# Bio-Control of Varroa



## Riverderwent (May 23, 2013)

I am intrigued by the implications that biocontrol of _varroa_ may have on the possibility of realizing a sustainable equilibrium between honey bees and _varroa_ through the presence of natural enemies of _varroa_ in the hive. Two enemy species of _varroa_ may be the predator mite _stratiolaelaps scimitus_ and pseudoscorpions. The effect on _varroa_ of _stratiolaelaps scimitus_ is currently being studied. www.ssibeekeepers.com/resources/bio-control-for-varroa-mite-study.


----------



## Slow Drone (Apr 19, 2014)

Stratiolaelaps scimitus also formerly known as hypoaspis miles also has potential for combating shb.


----------



## squarepeg (Jul 9, 2010)

it seems likely to me that in addition to the bees having resistant traits there are other factors including diet and the presence of beneficial organisms in the hive that may play a role.


----------



## Charlie King (Apr 27, 2014)

Great video there OP.. You inspired me to upload a clip from the BBC show "Hive Alive", hopefully it wont get me in trouble! They showed a feral colony through an endoscope and you can quite clearly see an abundance of mites running around everywhere within. They look remarkably similar to hypoaspis miles / stratiolaelaps and/or pseudoscorpions 

Will definitely be trying them out next spring, Im gonna layer an inch or so of homemade compost at the bottom of the hive and introduce them there, hopefully this might give them a more permanent home so they can stick around!


----------



## Michael Bush (Aug 2, 2002)

Considering that there are 170 kinds of mites that have so far been identified living with honey bees, there is no telling how many are beneficial directly or beneficial because they crowd out other mites...
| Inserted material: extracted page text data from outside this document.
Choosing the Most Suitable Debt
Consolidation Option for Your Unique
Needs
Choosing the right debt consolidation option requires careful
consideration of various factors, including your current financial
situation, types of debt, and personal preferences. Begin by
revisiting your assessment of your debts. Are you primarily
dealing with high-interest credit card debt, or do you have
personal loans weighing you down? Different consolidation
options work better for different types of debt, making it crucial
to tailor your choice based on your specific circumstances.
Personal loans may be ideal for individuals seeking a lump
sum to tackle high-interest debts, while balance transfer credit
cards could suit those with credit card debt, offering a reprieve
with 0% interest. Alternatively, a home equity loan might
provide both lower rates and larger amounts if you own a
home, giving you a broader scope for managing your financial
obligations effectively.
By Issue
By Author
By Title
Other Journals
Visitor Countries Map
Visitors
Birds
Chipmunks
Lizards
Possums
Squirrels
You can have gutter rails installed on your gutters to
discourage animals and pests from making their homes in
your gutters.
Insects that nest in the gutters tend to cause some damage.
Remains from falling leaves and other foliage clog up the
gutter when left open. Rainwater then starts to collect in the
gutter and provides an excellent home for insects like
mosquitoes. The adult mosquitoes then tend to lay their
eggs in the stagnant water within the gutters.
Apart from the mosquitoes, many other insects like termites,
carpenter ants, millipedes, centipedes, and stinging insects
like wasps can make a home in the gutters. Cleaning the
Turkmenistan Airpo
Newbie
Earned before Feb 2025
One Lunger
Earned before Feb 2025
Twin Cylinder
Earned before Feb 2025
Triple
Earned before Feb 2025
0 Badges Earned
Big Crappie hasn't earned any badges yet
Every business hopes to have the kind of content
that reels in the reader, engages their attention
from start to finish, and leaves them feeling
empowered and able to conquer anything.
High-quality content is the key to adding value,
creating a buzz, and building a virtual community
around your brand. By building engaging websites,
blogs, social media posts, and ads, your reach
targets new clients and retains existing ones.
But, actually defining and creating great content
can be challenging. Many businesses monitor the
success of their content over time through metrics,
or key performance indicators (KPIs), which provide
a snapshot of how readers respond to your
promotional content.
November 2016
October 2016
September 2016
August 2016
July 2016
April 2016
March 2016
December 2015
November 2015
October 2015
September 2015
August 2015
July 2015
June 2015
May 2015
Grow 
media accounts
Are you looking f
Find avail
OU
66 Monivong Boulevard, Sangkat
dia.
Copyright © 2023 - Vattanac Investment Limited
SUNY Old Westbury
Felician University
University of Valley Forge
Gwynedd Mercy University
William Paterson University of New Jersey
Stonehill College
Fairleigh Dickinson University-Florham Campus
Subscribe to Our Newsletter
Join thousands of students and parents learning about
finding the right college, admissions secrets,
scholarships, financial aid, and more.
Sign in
http://www.landesmuseum.at/biophp/arti_det.php?litnr=10335&artinr=13954


----------



## Charlie King (Apr 27, 2014)

3.50 - 3.55 gives a good close up for anyone that could give an ID.


----------



## Slow Drone (Apr 19, 2014)

Charlie they are stratiolaelaps scimitus with out a doubt.


----------



## Charlie King (Apr 27, 2014)

Thanks for the ID  Looking forward to try them out. 

Seeing them patrol the combs like that makes me wonder whether premature uncapping of brood from VSH bees could be related 
An observation hive with them in could be an option?


----------



## Riverderwent (May 23, 2013)

Charlie, interesting clip. Perhaps both sides of the pond will work on this. We'll share the Nobel Prize. (I like the countryside where you are. You likely get my name.) 

Michael, I know this is old hat for you, and you put up with a lot. Thank you. The hope is that the pace of adaptation can be accelerated, even if ever so slightly. Cheers,


----------



## Slow Drone (Apr 19, 2014)

Charlie the uncapping is a behavioral trait of VSH strains totally unrelated to Stratio. Riverderwent the Canadians are years ahead of us with the Stratio.


----------



## Riverderwent (May 23, 2013)

Slow Drone said:


> Charlie the uncapping is a behavioral trait of VSH strains totally unrelated to Stratio. Riverderwent the Canadians are years ahead of us with the Stratio.


Thank you, Slow, that's a good thing. I hope we join the race. We can't just say, "But have they put a man on the moon" forever.


----------



## mike bispham (May 23, 2009)

Interesting stuff. Noteworthy perhaps that conditions in the film were very damp - surprising to me that bees thrive there - but might indicate that to cultivate the mites will require regular moistening of any compost culture.

Personally I'd also be worried that helping them out in this way reduces the likelyhood of the development of more direct forms of resistance to varroa. 

Mike (UK)


----------



## shinbone (Jul 5, 2011)

Fascinating! There are clearly lot'sa critters running around in that hive besides just bees.


----------